YOUR TASK:
Set the data down exactly as it stands, and keep its pictures out.

------------------------------------------------------------------------

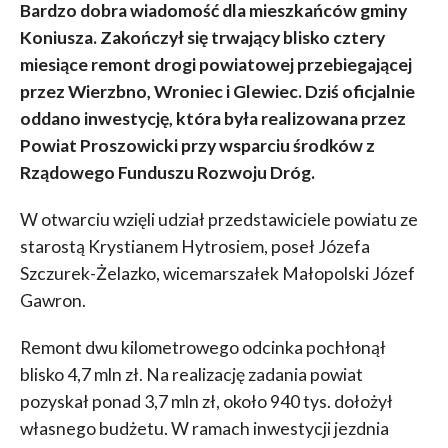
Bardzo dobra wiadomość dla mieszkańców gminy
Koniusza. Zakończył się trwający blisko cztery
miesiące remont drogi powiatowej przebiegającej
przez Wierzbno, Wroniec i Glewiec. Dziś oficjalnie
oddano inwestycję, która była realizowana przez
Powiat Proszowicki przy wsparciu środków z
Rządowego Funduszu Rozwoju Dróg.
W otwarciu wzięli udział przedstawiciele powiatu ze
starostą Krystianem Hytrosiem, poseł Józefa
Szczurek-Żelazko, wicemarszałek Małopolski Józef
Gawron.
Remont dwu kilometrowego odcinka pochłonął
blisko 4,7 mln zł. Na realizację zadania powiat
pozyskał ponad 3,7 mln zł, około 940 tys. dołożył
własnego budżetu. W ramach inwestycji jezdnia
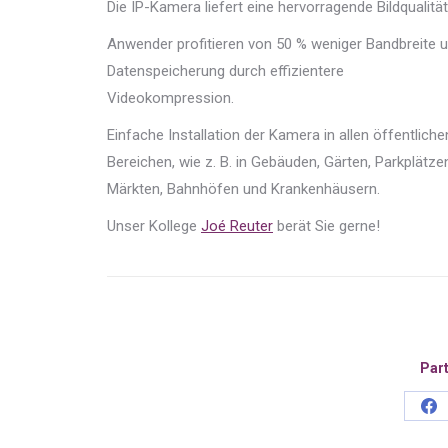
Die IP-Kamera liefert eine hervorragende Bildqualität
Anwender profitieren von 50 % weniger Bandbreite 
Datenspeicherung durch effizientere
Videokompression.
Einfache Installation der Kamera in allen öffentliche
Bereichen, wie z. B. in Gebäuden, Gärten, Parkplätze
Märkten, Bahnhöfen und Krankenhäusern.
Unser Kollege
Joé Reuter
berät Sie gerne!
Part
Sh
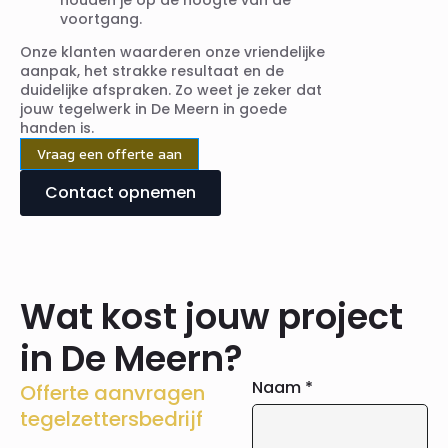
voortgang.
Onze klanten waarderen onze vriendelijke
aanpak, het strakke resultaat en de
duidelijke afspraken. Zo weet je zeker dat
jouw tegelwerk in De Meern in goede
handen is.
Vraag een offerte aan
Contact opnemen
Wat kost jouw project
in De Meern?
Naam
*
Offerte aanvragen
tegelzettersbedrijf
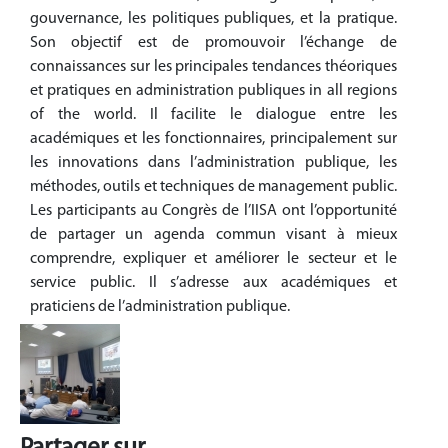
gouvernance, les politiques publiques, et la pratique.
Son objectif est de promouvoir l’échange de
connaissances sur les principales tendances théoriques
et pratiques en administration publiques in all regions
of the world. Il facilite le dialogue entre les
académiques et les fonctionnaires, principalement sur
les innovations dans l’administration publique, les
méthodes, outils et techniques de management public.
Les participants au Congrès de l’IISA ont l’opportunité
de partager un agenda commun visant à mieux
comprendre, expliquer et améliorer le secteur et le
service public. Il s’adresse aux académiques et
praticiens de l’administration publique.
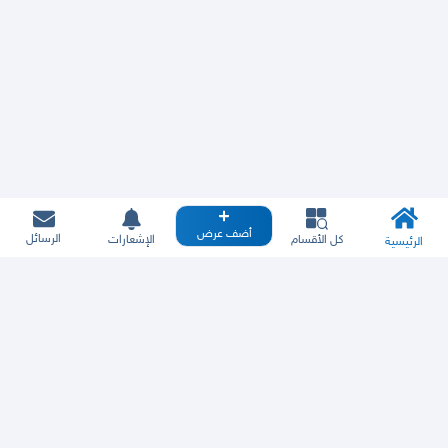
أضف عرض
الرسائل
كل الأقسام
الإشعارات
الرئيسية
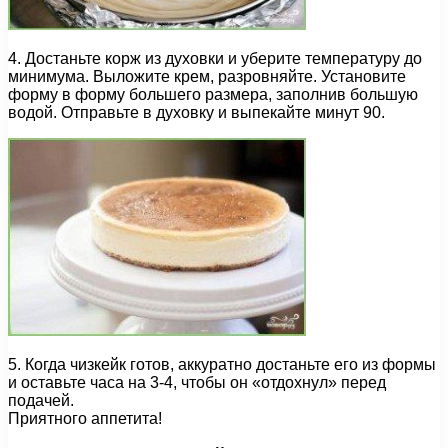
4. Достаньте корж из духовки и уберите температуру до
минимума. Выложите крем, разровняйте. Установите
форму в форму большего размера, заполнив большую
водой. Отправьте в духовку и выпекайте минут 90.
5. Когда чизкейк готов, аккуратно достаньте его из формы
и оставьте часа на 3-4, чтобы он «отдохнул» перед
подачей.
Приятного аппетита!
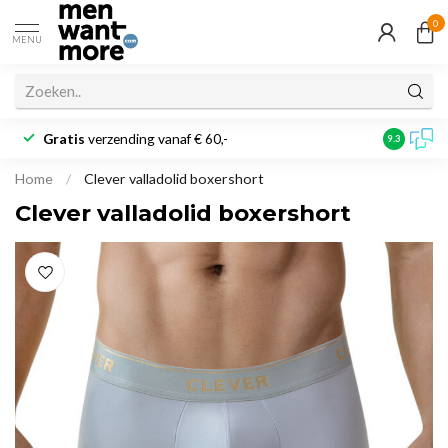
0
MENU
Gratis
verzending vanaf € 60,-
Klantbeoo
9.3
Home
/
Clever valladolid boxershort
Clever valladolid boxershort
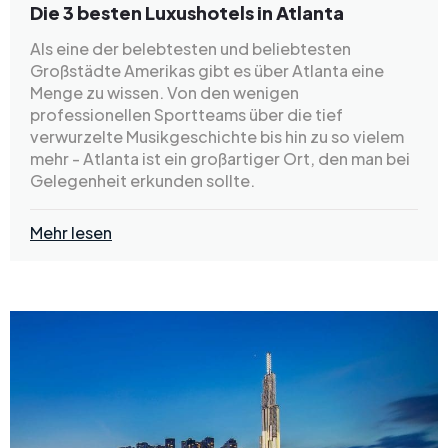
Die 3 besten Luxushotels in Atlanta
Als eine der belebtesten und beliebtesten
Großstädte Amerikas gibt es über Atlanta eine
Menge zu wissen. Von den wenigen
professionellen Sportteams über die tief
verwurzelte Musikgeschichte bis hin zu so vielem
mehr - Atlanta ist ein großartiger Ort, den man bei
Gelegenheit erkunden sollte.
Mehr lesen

------------------------------------------------------------------------

SOLUTION TO THE PROBLEM:
Bardzo dobra wiadomość dla mieszkańców gminy
Koniusza. Zakończył się trwający blisko cztery
miesiące remont drogi powiatowej przebiegającej
przez Wierzbno, Wroniec i Glewiec. Dziś oficjalnie
oddano inwestycję, która była realizowana przez
Powiat Proszowicki przy wsparciu środków z
Rządowego Funduszu Rozwoju Dróg.
W otwarciu wzięli udział przedstawiciele powiatu ze
starostą Krystianem Hytrosiem, poseł Józefa
Szczurek-Żelazko, wicemarszałek Małopolski Józef
Gawron.
Remont dwu kilometrowego odcinka pochłonął
blisko 4,7 mln zł. Na realizację zadania powiat
pozyskał ponad 3,7 mln zł, około 940 tys. dołożył
własnego budżetu. W ramach inwestycji jezdnia
Die IP-Kamera liefert eine hervorragende Bildqualität
Anwender profitieren von 50 % weniger Bandbreite 
Datenspeicherung durch effizientere
Videokompression.
Einfache Installation der Kamera in allen öffentliche
Bereichen, wie z. B. in Gebäuden, Gärten, Parkplätze
Märkten, Bahnhöfen und Krankenhäusern.
Unser Kollege
Joé Reuter
berät Sie gerne!
Part
Sh
voortgang.
Onze klanten waarderen onze vriendelijke
aanpak, het strakke resultaat en de
duidelijke afspraken. Zo weet je zeker dat
jouw tegelwerk in De Meern in goede
handen is.
Vraag een offerte aan
Contact opnemen
Wat kost jouw project
in De Meern?
Naam
*
Offerte aanvragen
tegelzettersbedrijf
gouvernance, les politiques publiques, et la pratique.
Son objectif est de promouvoir l’échange de
connaissances sur les principales tendances théoriques
et pratiques en administration publiques in all regions
of the world. Il facilite le dialogue entre les
académiques et les fonctionnaires, principalement sur
les innovations dans l’administration publique, les
méthodes, outils et techniques de management public.
Les participants au Congrès de l’IISA ont l’opportunité
de partager un agenda commun visant à mieux
comprendre, expliquer et améliorer le secteur et le
service public. Il s’adresse aux académiques et
praticiens de l’administration publique.
أضف عرض
الرسائل
كل الأقسام
الإشعارات
الرئيسية
4. Достаньте корж из духовки и уберите температуру до
минимума. Выложите крем, разровняйте. Установите
форму в форму большего размера, заполнив большую
водой. Отправьте в духовку и выпекайте минут 90.
5. Когда чизкейк готов, аккуратно достаньте его из формы
и оставьте часа на 3-4, чтобы он «отдохнул» перед
подачей.
Приятного аппетита!
0
MENU
Gratis
verzending vanaf € 60,-
Klantbeoo
9.3
Home
/
Clever valladolid boxershort
Clever valladolid boxershort
Die 3 besten Luxushotels in Atlanta
Als eine der belebtesten und beliebtesten
Großstädte Amerikas gibt es über Atlanta eine
Menge zu wissen. Von den wenigen
professionellen Sportteams über die tief
verwurzelte Musikgeschichte bis hin zu so vielem
mehr - Atlanta ist ein großartiger Ort, den man bei
Gelegenheit erkunden sollte.
Mehr lesen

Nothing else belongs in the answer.